• The Downtown Precise Plan adopted in 2012 kickstarted the development that gave new life to the city, though it has also left many longtime residents seriously questioning the nature and quality of life of their transformed city, as well as what more growth might mean. City leaders are embarking on the next stage of planning for the downtown area, and of the three areas of community concern — housing, transportation and children—housing clearly is the top priority, according to Mayor Diane Howard. “When you look at the imbalance between area jobs and our capacity to house new workers, it’s clear we’ve created an abundance of good-paying jobs here,” she said. The question is where are all the workers going to live. It’s a very real problem for people trying to find a place to live, but city government is feeling a lot of pressure too from Sacramento, including mandates to dramatically ratchet up the number of housing units being produced. Since 1969, local agencies have been given target numbers to meet anticipated housing needs, something they’ve routinely failed to deliver, although Redwood City has come closer than most in recent years. Recently, Howard attended a meeting of the regional Association of Bay Area Governments where there was talk of tripling the current number, which isn’t even being met now. The requirements are issued every eight years and new ones are due at the end of this year, hence the urgency.

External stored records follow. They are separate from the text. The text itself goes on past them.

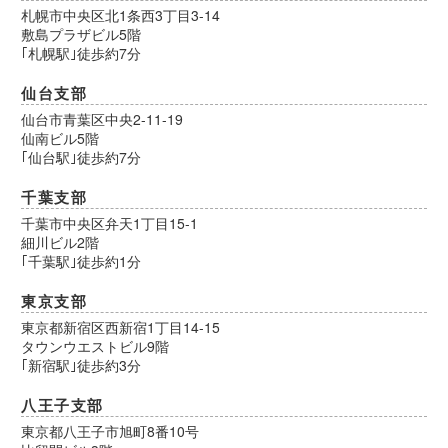
札幌市中央区北1条西3丁目3-14
敷島プラザビル5階
｢札幌駅｣徒歩約7分
仙台支部
仙台市青葉区中央2-11-19
仙南ビル5階
｢仙台駅｣徒歩約7分
千葉支部
千葉市中央区弁天1丁目15-1
細川ビル2階
｢千葉駅｣徒歩約1分
東京支部
東京都新宿区西新宿1丁目14-15
タウンウエストビル9階
｢新宿駅｣徒歩約3分
八王子支部
東京都八王子市旭町8番10号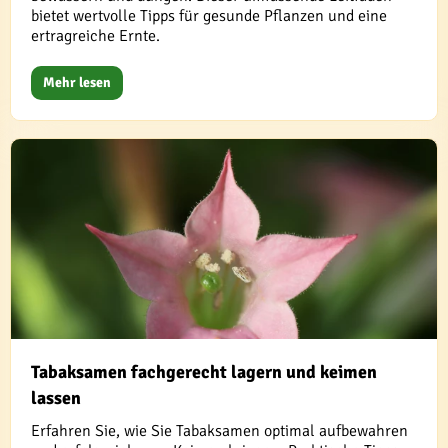
bietet wertvolle Tipps für gesunde Pflanzen und eine
ertragreiche Ernte.
Mehr lesen
Tabaksamen fachgerecht lagern und keimen
lassen
Erfahren Sie, wie Sie Tabaksamen optimal aufbewahren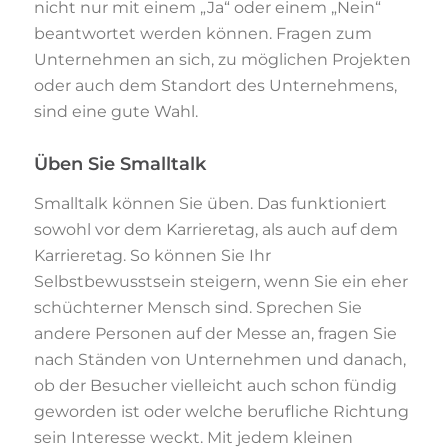
nicht nur mit einem „Ja“ oder einem „Nein“
beantwortet werden können. Fragen zum
Unternehmen an sich, zu möglichen Projekten
oder auch dem Standort des Unternehmens,
sind eine gute Wahl.
Üben Sie Smalltalk
Smalltalk können Sie üben. Das funktioniert
sowohl vor dem Karrieretag, als auch auf dem
Karrieretag. So können Sie Ihr
Selbstbewusstsein steigern, wenn Sie ein eher
schüchterner Mensch sind. Sprechen Sie
andere Personen auf der Messe an, fragen Sie
nach Ständen von Unternehmen und danach,
ob der Besucher vielleicht auch schon fündig
geworden ist oder welche berufliche Richtung
sein Interesse weckt. Mit jedem kleinen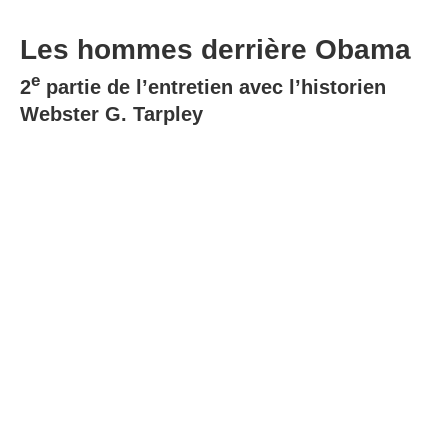
Les hommes derrière Obama
e
2
partie de l’entretien avec l’historien
Webster G. Tarpley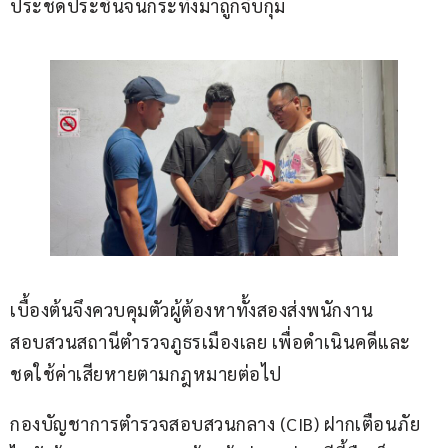
ประชดประชันจนกระทั่งมาถูกจับกุม
เบื้องต้นจึงควบคุมตัวผู้ต้องหาทั้งสองส่งพนักงาน
สอบสวนสถานีตำรวจภูธรเมืองเลย เพื่อดำเนินคดีและ
ชดใช้ค่าเสียหายตามกฎหมายต่อไป
กองบัญชาการตำรวจสอบสวนกลาง (CIB) ฝากเตือนภัย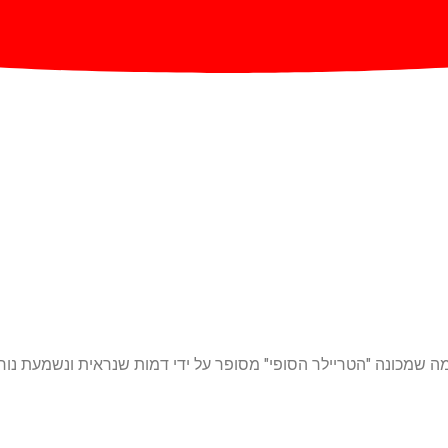
ונה "הטריילר הסופי" מסופר על ידי דמות שנראית ונשמעת נורא כמו "מחוז 9"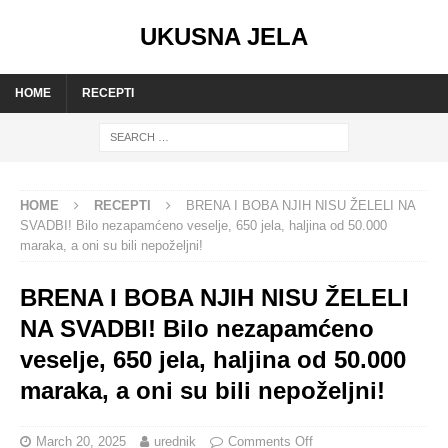
UKUSNA JELA
HOME
RECEPTI
HOME
RECEPTI
BRENA I BOBA NJIH NISU ŽELELI NA
SVADBI! Bilo nezapamćeno veselje, 650 jela, haljina od 50.000
maraka, a oni su bili nepoželjni!
BRENA I BOBA NJIH NISU ŽELELI
NA SVADBI! Bilo nezapamćeno
veselje, 650 jela, haljina od 50.000
maraka, a oni su bili nepoželjni!
March 20, 2025
urednik
Comments Off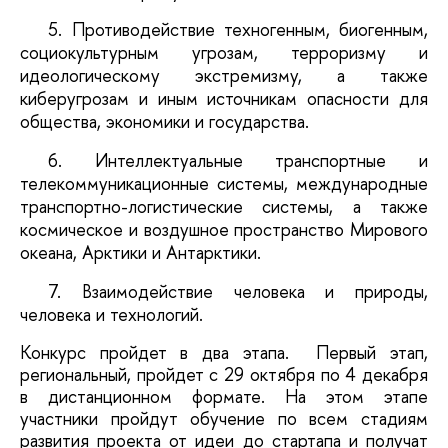
5. Противодействие техногенным, биогенным, 
социокультурным угрозам, терроризму и 
идеологическому экстремизму, а также 
киберугрозам и иным источникам опасности для 
общества, экономики и государства.
6. Интеллектуальные транспортные и 
телекоммуникационные системы, международные 
транспортно-логистические системы, а также 
космическое и воздушное пространство Мирового 
океана, Арктики и Антарктики.
7. Взаимодействие человека и природы, 
человека и технологий.
Конкурс пройдет в два этапа.  Первый этап, 
региональный, пройдет с 29 октября по 4 декабря 
в дистанционном формате. На этом этапе 
участники пройдут обучение по всем стадиям 
развития проекта от идеи до стартапа и получат 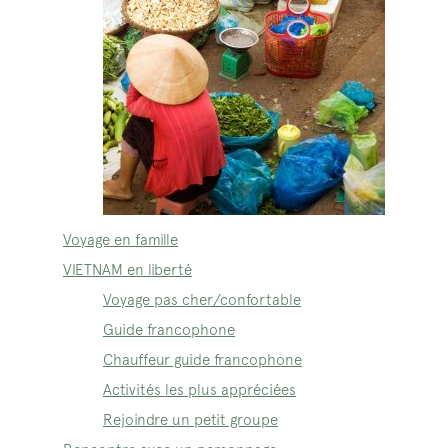
Voyage en famille
VIETNAM en liberté
Voyage pas cher/confortable
Guide francophone
Chauffeur guide francophone
Activités les plus appréciées
Rejoindre un petit groupe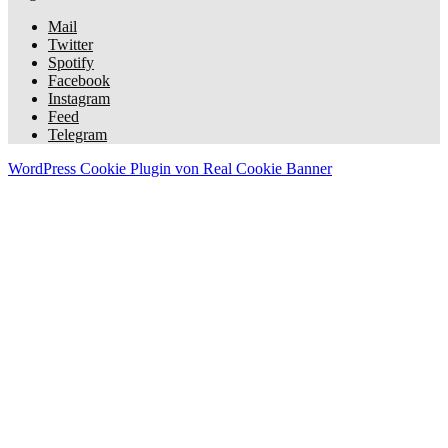
Mail
Twitter
Spotify
Facebook
Instagram
Feed
Telegram
WordPress Cookie Plugin von Real Cookie Banner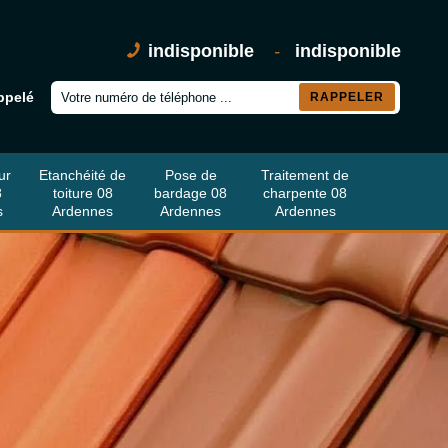
indisponible
-
indisponible
ppelé
ur
Etanchéité de
Pose de
Traitement de
8
toiture 08
bardage 08
charpente 08
s
Ardennes
Ardennes
Ardennes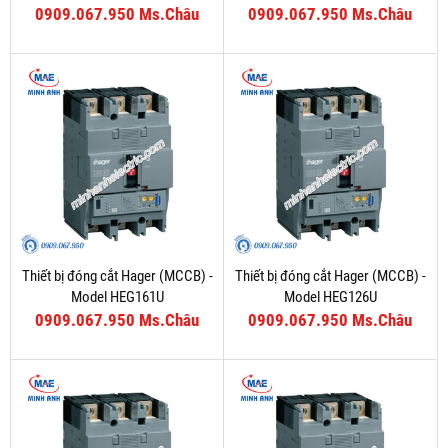
0909.067.950 Ms.Châu
0909.067.950 Ms.Châu
Thiết bị đóng cắt Hager (MCCB) -
Thiết bị đóng cắt Hager (MCCB) -
Model HEG161U
Model HEG126U
0909.067.950 Ms.Châu
0909.067.950 Ms.Châu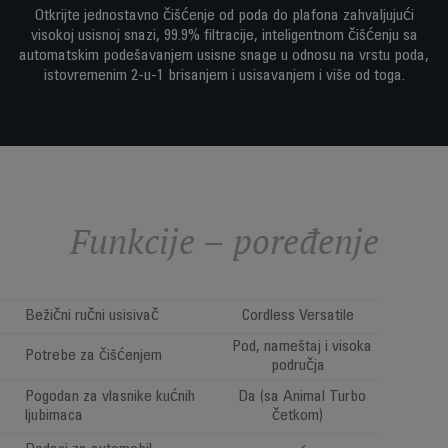
Otkrijte jednostavno čišćenje od poda do plafona zahvaljujući
visokoj usisnoj snazi, 99.9% filtracije, inteligentnom čišćenju sa
automatskim podešavanjem usisne snage u odnosu na vrstu poda,
istovremenim 2-u-1 brisanjem i usisavanjem i više od toga.
Funkcije – poređenje
Bežični ručni usisivač
Cordless Versatile
Pod, nameštaj i visoka
Potrebe za čišćenjem
područja
Pogodan za vlasnike kućnih
Da (sa Animal Turbo
ljubimaca
četkom)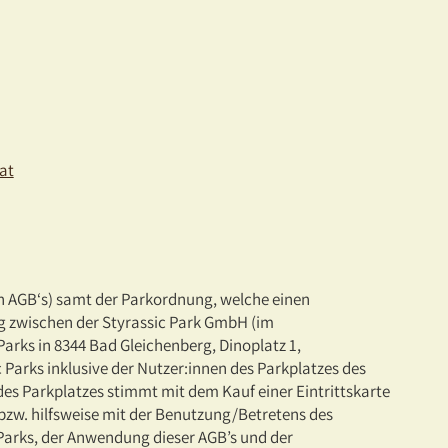
at
 AGB‘s) samt der Parkordnung, welche einen
ung zwischen der Styrassic Park GmbH (im
Parks in 8344 Bad Gleichenberg, Dinoplatz 1,
 Parks inklusive der Nutzer:innen des Parkplatzes des
 des Parkplatzes stimmt mit dem Kauf einer Eintrittskarte
 bzw. hilfsweise mit der Benutzung/Betretens des
Parks, der Anwendung dieser AGB’s und der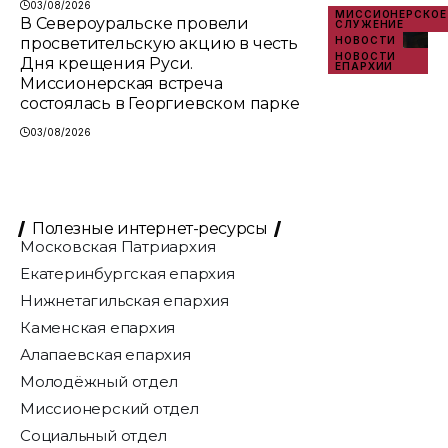
03/08/2026
МИССИОНЕРСКОЕ
В Североуральске провели
СЛУЖЕНИЕ
просветительскую акцию в честь
НОВОСТИ
НОВОСТИ
Дня крещения Руси.
ЕПАРХИИ
Миссионерская встреча
состоялась в Георгиевском парке
03/08/2026
Полезные интернет-ресурсы
Московская Патриархия
Екатеринбургская епархия
Нижнетагильская епархия
Каменская епархия
Алапаевская епархия
Молодёжный отдел
Миссионерский отдел
Социальный отдел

Against that backdrop, as well as the need to plan for residential and economic growth, Redwood City has added two new employees to its staff who have proven records of success in their fields of expertise: Mark Muenzer, director of community development and transportation and, Housing Leadership Manager Alin Lancaster.
24 · CLIMATE · April 2020
“Everyone has their own truths and expectations. It’s my job to move the conversation forward by listening to all sides and find the common themes that will enable collaboration.” Muenzer spent the first 20 years of his career as a city planner in and around the Chicago area, starting in the small town of Countryside, Illinois. He spent the next 15 years working for the City of Chicago, where he served as Development and Project Manager for 77 different neighborhoods. From there, he moved on to a position in Evanston, located near Northwestern University, where he managed the building, planning, and transportation needs of the mid-sized Chicago suburb. Throughout his life, Meunzer always felt he would be “at home” in the West with its welcoming culture and growing diversity. So at the age of 47, he accepted a community development position with the City of Menlo Park.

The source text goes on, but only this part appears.